● Exercise objective
Going through the data below, please show each line containing the string "berdina".

◆ ◆ ◆ ◆ ◆ ◆ ◆

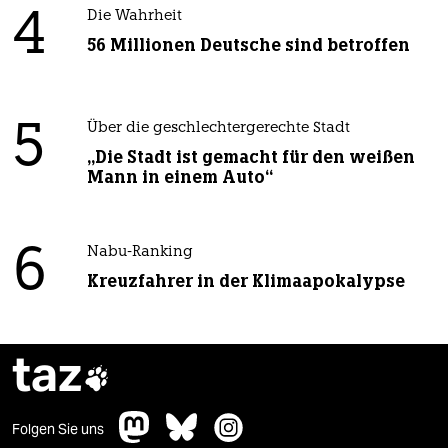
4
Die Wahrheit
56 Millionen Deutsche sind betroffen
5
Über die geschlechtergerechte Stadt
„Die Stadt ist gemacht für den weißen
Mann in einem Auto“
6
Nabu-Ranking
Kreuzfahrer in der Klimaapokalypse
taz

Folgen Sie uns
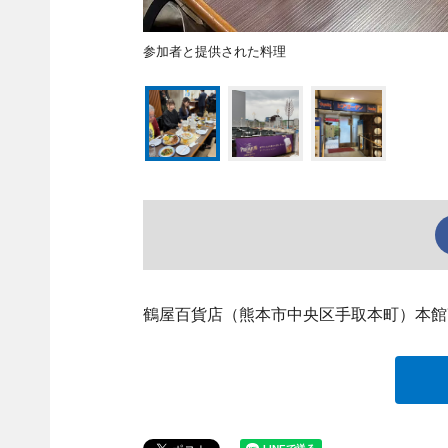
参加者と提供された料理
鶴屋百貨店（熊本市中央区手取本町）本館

◆ ◆ ◆ ◆ ◆ ◆ ◆

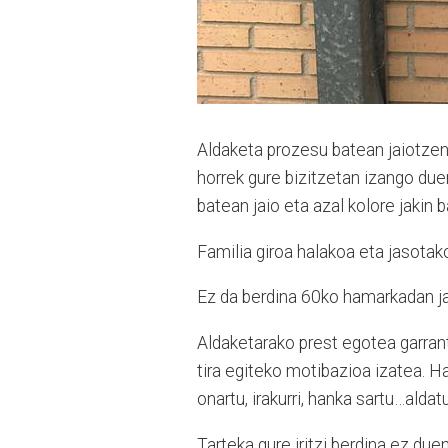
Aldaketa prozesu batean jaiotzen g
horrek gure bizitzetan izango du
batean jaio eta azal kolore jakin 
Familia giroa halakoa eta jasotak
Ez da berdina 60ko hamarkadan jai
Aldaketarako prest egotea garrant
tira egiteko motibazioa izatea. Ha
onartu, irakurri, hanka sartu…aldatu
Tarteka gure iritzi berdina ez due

◆ ◆ ◆ ◆ ◆ ◆ ◆

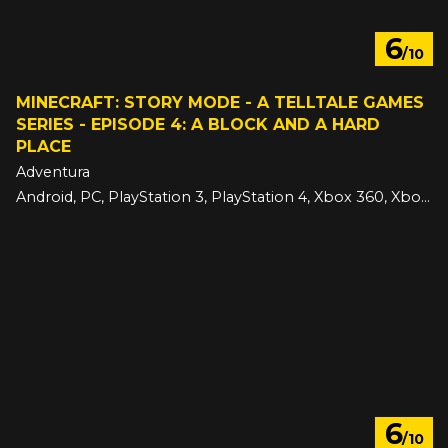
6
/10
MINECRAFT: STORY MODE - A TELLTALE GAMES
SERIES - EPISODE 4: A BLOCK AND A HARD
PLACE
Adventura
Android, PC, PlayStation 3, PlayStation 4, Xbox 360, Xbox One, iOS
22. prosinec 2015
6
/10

◆ ◆ ◆ ◆ ◆ ◆ ◆

● Reply to the task
Ez da berdina 60ko hamarkadan jai
Tarteka gure iritzi berdina ez due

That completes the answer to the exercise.